Odbudowa i budowa sieci wodociągowej, jak też kanalizacji sanitarnej oraz deszczowej, jest w znacznym stopniu finansowana z budżetu gminy. Niestety, rada gminy i miasta nie otrzymuje precyzyjnych informacji na temat tych inwestycji
Sprawozdanie finansowe Bogatyńskich Wodociągów i Oczyszczalni S.A. za dany rok dociera do rady z wielomiesięcznym opóźnieniem. Rekordowe spóźnienie miało miejsce w roku ubiegłym, kiedy sprawozdanie za rok 2010 przedstawiono w grudniu. Także i w tym roku radni nieprędko je otrzymają – czy w takiej sytuacji jest możliwa rzetelna ocena celowości przyznawanych aportów i całościowej polityki wobec spółki?
A jest przecież parę rzeczy, które w relacjach między wodociągami a gminą mogą niepokoić. Po pierwsze – na odbudowę sieci kanalizacyjnej i wodociągowej w ul. Armii Czerwonej i w ul. Turowskiej budżet gminy przeznaczył w 2011 r. 3,4 mln zł. W roku 2012 zaplanowano na to zadanie w budżecie gminy 2,7 mln zł, co razem czyni 6,1 mln zł. Sprawozdania wprawdzie nie ma, ale na internetowej stronie BWiO można znaleźć informację z maja bieżącego roku pod nazwą „Popowodziowa odbudowa sieci oraz obiektów”. Odbudowa na ulicach Armii Czerwonej i Turowskiej – wykonywana przez INSBUD i w małym zakresie przez spółkę – kosztowała prawie 4,7 mln zł (razem z dokumentacją). Po odliczeniu 0,5 mln dotacji z WFOŚ zostaje 4,2 mln zł. Zadanie zostało zakończone, zatem gmina przeznaczyła na nie o 1,9 mln zł więcej niż wynikałoby z podanych przez wodociągi kosztów.
Po drugie – w 2011 roku gmina przekazała 3 mln zł na odbudowę zniszczonych sieci od Markocic aż po plac Bohaterów Warszawy. Koszt robót wynosił 4,5 mln zł, z czego połowa to dotacja z WFOŚ, zostaje więc 2,250 mln zł. Z tego znowuż wynika, że gmina dała więcej o jakieś 750 tysięcy złotych. Jak to się powiada – liczby nie kłamią, więc radni winni otrzymać precyzyjne wyjaśnienia, które pozwolą rozwiać wszelkie wątpliwości.
W kontekście planowanych poręczeń dla spółki, radni muszą znać jej finansową sytuację. Sądząc po generowanych przez wodociągi stratach oraz znikomym udziale własnych środków w inwestycjach – nie jest ona zbyt dobra.
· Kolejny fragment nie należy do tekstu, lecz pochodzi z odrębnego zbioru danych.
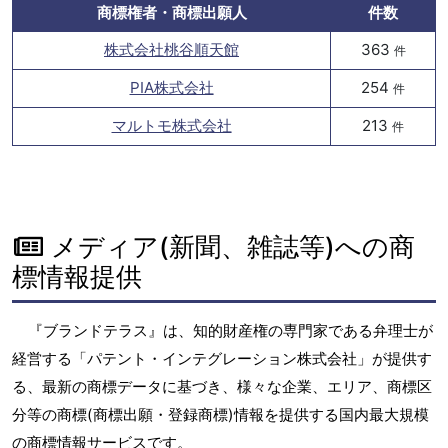
商標権者・商標出願人
件数
株式会社桃谷順天館
363
件
PIA株式会社
254
件
マルトモ株式会社
213
件
メディア(新聞、雑誌等)への商
標情報提供
『ブランドテラス』は、知的財産権の専門家である弁理士が
経営する「パテント・インテグレーション株式会社」が提供す
る、最新の商標データに基づき、様々な企業、エリア、商標区
分等の商標(商標出願・登録商標)情報を提供する国内最大規模
の商標情報サービスです。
Według informacji ze strony internetowej spółki, w roku 2011 inwestycje finansowano głównie aportem z gminy (6,4 mln zł), aportem z lat ubiegłych (172 tys. zł) i dotacją z WFOŚ (2,737 mln zł). Środki własne to 2,052 mln zł. Plan nakładów na inwestycje w 2012 roku zakłada 4,7 mln aportu z budżetu gminy, dotacja z WFOŚ to 6,56 mln zł, pożyczka 5,2 mln zł, z amortyzacji około 2,172 mln zł.
Brak informacji jest problemem – ale, co ciekawe, informacje, które w końcu docierają do radnych, również bywają problematyczne. Na przykład: w sprawozdaniu w wykonania budżetu gminy za rok 2010 podano, że wartość akcji, posiadanych przez gminę, wynosiła na dzień 31.12.2010 około 57 mln zł. Taką wartość podały również wodociągi. Tyle że według gminy 48 mln zł to udziały niepieniężne, natomiast według spółki udziały niepieniężne wynosiły ok. 43,723 mln zł. Jak to wytłumaczyć?
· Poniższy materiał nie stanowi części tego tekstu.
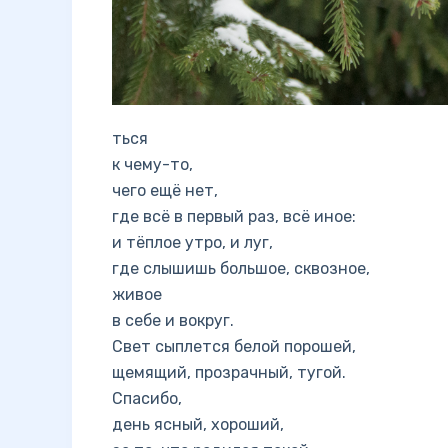
ться
к чему-то,
чего ещё нет,
где всё в первый раз, всё иное:
и тёплое утро, и луг,
где слышишь большое, сквозное,
живое
в себе и вокруг.
Свет сыплется белой порошей,
щемящий, прозрачный, тугой.
Спасибо,
день ясный, хороший,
Przypomnę, że w 2009 roku gmina przekazała spółce znaczny aport rzeczowy o wartości ponad 31 mln zł (w tym oczyszczalnię ścieków przy ul. Turowskiej oraz stację przeróbki osadów), co zwiększyło udziały niepieniężne gminy do 48 mln zł. W sprawozdaniu z wykonania budżetu za rok 2009 wartość akcji ogółem określono na ponad 63 mln zł – według danych spółki było to wówczas 59 mln zł.
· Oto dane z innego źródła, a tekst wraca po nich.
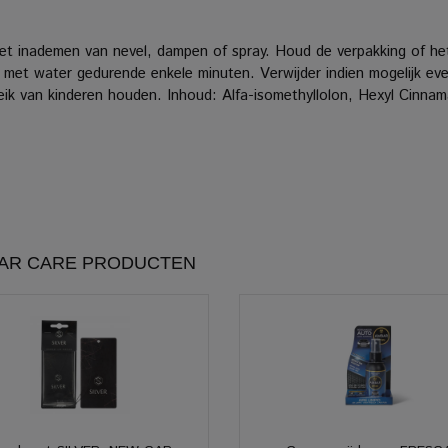
het inademen van nevel, dampen of spray. Houd de verpakking of het 
water gedurende enkele minuten. Verwijder indien mogelijk event
k van kinderen houden. Inhoud: Alfa-isomethyllolon, Hexyl Cinnama
CAR CARE PRODUCTEN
Nic się tu nie zgadza. Dla porządku zaznaczam, że w roku 2010 nastąpiło umorzenie akcji o wartości 3,2 mln zł w celu pokrycia strat, a gmina przekazała spółce aport pieniężny 1,3 mln zł. Ale to nie tłumaczy różnic pomiędzy liczbami podawanymi przez urząd i przez BWiO. W ich świetle trudno traktować poważnie informacje przedstawiane radnym.
Na koniec krótka uwaga: biorąc pod uwagę potrzeby inwestycyjne, spółka raczej nie będzie mieć środków, aby pożyczki spłacić. Powiększą one de facto zadłużenie gminy.